The Enid News and Eagle, Enid, OK

Agriculture and Energy 2011

March 26, 2011

‘It was lightning in a bottle’

Hiland Partners’ CEO appreciates opportunity to manage Enid-based midstream operations

— Ask Joe Griffin, president and chief executive officer of Hiland Partners, about his company’s No. 1 asset and he is quick to reply.

“Our No. 1 asset is our employees,” said Griffin.

Enid-based Hiland has 152 employees — 62 in Enid, 70 in Wyoming, Montana and North Dakota and 20 in southeast Oklahoma.

Hiland is a midstream energy company. While upstream firms do exploration and drilling and downstream companies are involved in processing and refining, the role of midstream operations is critical to both.

“We own and operate pipelines that collect natural gas and crude oil at the wellhead, and we then compress, process, treat and resell those products into the marketplace,” said Griffin. “We’re in between the producer and the main marketplace.”

Hiland owns and operates some 2,500 miles of pipeline that moves natural gas and crude oil; six processing plants; five crude oil truck unloading stations; and crude oil storage tanks.

With more than half its employees located more than 1,000 miles from its headquarters, communication is one of the challenges for company management.

“Our operating teams do a fantastic job of that,” Griffin said.

Hiland has been in business since the early 1990s. It is wholly owned by Harold Hamm, scion of Continental Resources, and his family, and Hamm is Hiland’s chairman of the board. Hiland is not a subsidiary of Continental, however.

“We are considered business affiliates,” Griffin said. “We are separate business entities.”

Hiland and Continental do a lot of business, Griffin said, but they are hardly his only customers.

“We have a positive and growing business relationship with Continental,” Griffin said, “but we also conduct business with a lot of third-party producers as well.”

Transporting and processing natural gas and crude oil carries with it a certain risk. That is why one word, safety, dominates Hiland’s mission statement.

Hiland has not had a lost-time injury since November 2007, Griffin said, accounting for nearly one million man-hours of work.

Earlier this month the company learned it had won the President’s Safety Award from Gas Processors Association for the second straight year.

“It’s one of the top awards you can receive in our industry,” Griffin said. “Our belief is everybody has a loved one that is counting on them to get home at the end of the work shift.”

As a small company, Griffin said, Hiland faces some unique challenges in the world of midstream energy business.

“There’s always going to be companies out there who are larger, have more resources in terms of staff and assets and a larger customer base,” he said. “But what I have found is if you are passionate about your desire to compete and win in business, it may be the single advantage that you have over those large companies.

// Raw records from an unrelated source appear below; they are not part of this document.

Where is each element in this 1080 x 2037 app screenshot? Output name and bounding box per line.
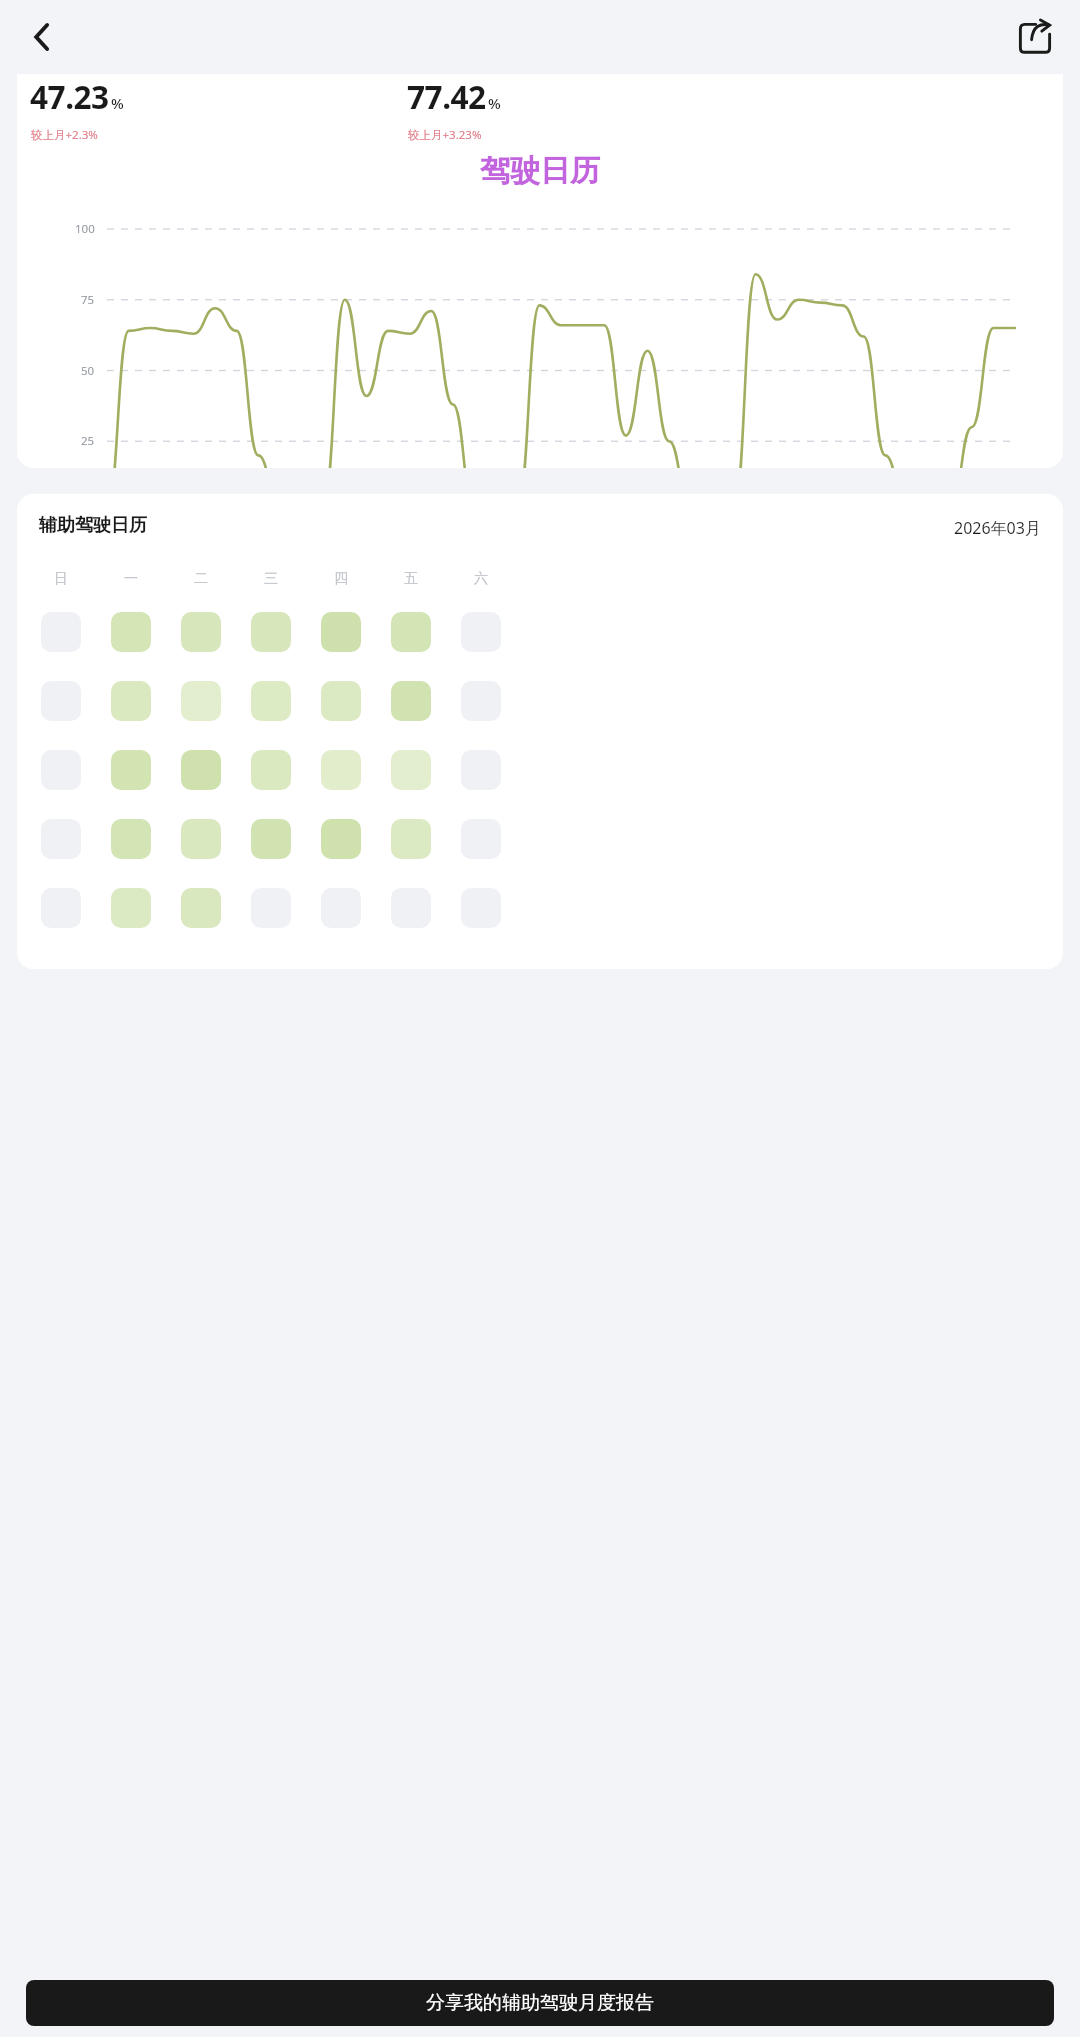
staticText: 分享我的辅助驾驶月度报告 — [426, 1991, 654, 2015]
button[interactable]: 分享我的辅助驾驶月度报告 — [26, 1980, 1054, 2026]
button[interactable]: Share — [1008, 10, 1062, 64]
button[interactable]: Back — [18, 11, 70, 63]
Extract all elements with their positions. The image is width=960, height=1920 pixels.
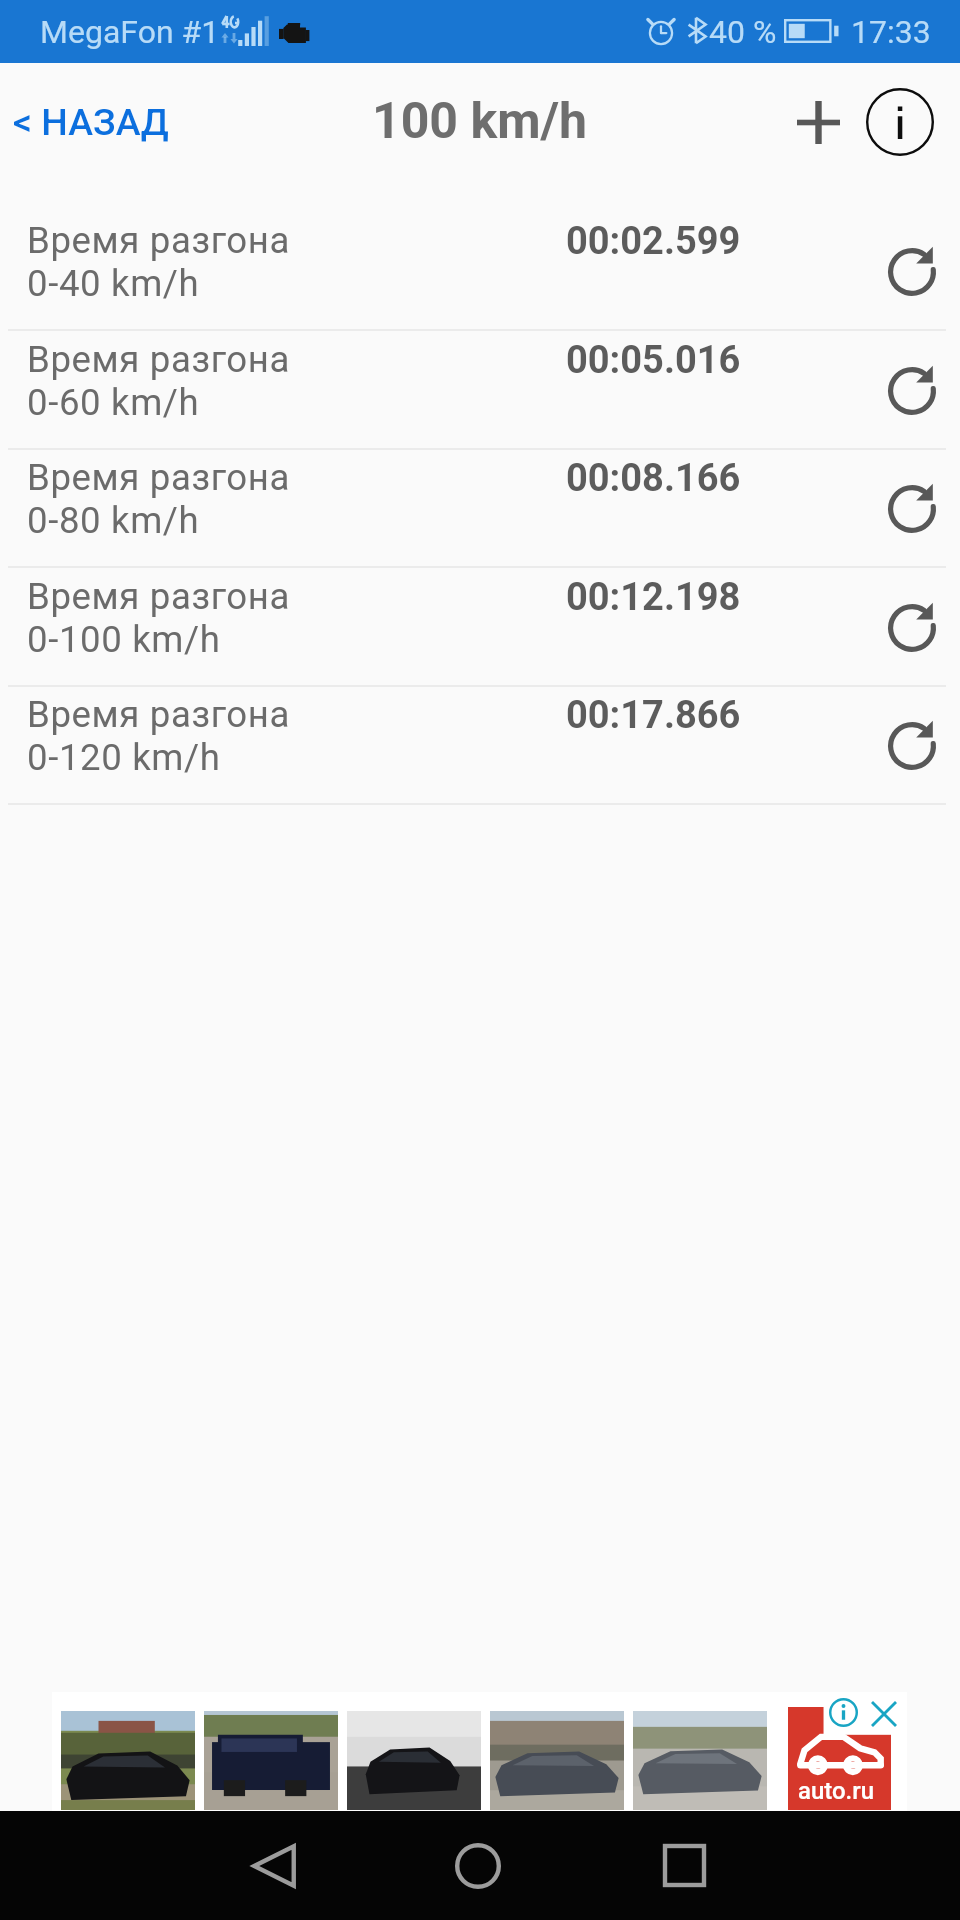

“If our organization will bring its best each and every day, we’ll win more often and not.”

That passion to compete apparently is paying off. During the last quarter of 2010, Hiland signed deals with more producers and kicked off a capital investment program, largely in the Bakken shale play in North Dakota.

The company has begun a cryogenic natural gas processing facility capable of handling 85,000 million cubic feet per day, more than 550 miles of pipe to collect natural gas and crude oil, a 10,000-barrel-per-day plant to separate natural gas liquid products and a new rail terminal to transport natural gas liquids out of the Bakken area. In all, the project is expected to cost $250 million to $300 million before the end of 2013.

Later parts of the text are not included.